This comparative study was controlled, randomized, and double-blind. Clinical assessments were performed using the Eczema Area and Severity Index,8 which is widely used to assess atopic dermatitis. Two dermatologists assessed the lesion parameters, ie, erythema, skin integrity, scaling, dryness, and itching scores, at the same time. Dermatological assessments were performed on day 1 (before using the product), and on days 3, 7, 14, and 28 thereafter.
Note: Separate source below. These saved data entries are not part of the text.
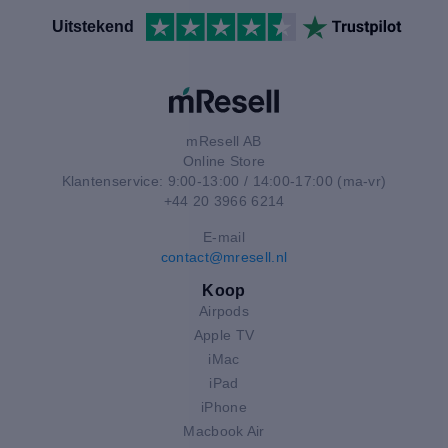
Uitstekend
mResell AB
Online Store
Klantenservice: 9:00-13:00 / 14:00-17:00 (ma-vr)
+44 20 3966 6214
E-mail
contact@mresell.nl
Koop
Airpods
Apple TV
iMac
iPad
iPhone
Macbook Air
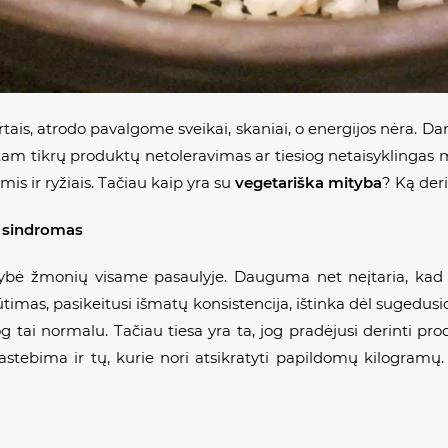
rtais, atrodo pavalgome sveikai, skaniai, o energijos nėra. 
tam tikrų produktų netoleravimas ar tiesiog netaisyklingas m
is ir ryžiais. Tačiau kaip yra su
vegetariška mityba
? Ką der
s sindromas
ybė žmonių visame pasaulyje. Dauguma net neįtaria, kad tu
timas, pasikeitusi išmatų konsistencija, ištinka dėl sugedusi
jog tai normalu. Tačiau tiesa yra ta, jog pradėjusi derinti pro
ebima ir tų, kurie nori atsikratyti papildomų kilogramų.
For this study, we chose patients with mild to moderate erythematous, scaling, or dry skin, with a total score from 0 to 30. The grading details are shown in Table 1.
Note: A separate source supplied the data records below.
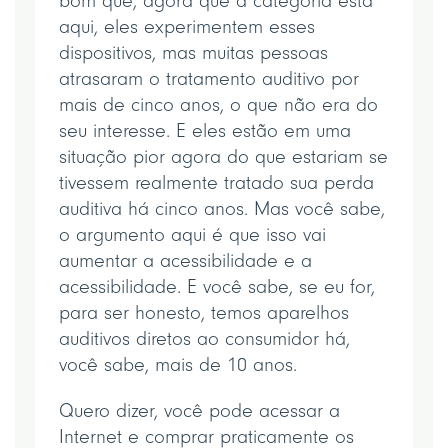
bom que, agora que a categoria está
aqui, eles experimentem esses
dispositivos, mas muitas pessoas
atrasaram o tratamento auditivo por
mais de cinco anos, o que não era do
seu interesse. E eles estão em uma
situação pior agora do que estariam se
tivessem realmente tratado sua perda
auditiva há cinco anos. Mas você sabe,
o argumento aqui é que isso vai
aumentar a acessibilidade e a
acessibilidade. E você sabe, se eu for,
para ser honesto, temos aparelhos
auditivos diretos ao consumidor há,
você sabe, mais de 10 anos.
Quero dizer, você pode acessar a
Internet e comprar praticamente os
Table 1 Detailed characteristics of the two study groups
Stratum corneum function and electrical CPT
The barrier function of the stratum corneum was assessed by measuring both skin surface hydration and transepidermal water loss (TEWL) on each subject’s lower front leg on days 1, 3, 7, 14, and 28. Skin surface hydration was evaluated by capacitance using the Corneometer CM820® (Courage and Khazaka Electronic GmbH, Köln, Germany). TEWL was measured by detecting the evaporated water with a TM210® device (Courage and Khazaka Electronic GmbH). We measured surface hydration and TEWL on the same skin area at each visit.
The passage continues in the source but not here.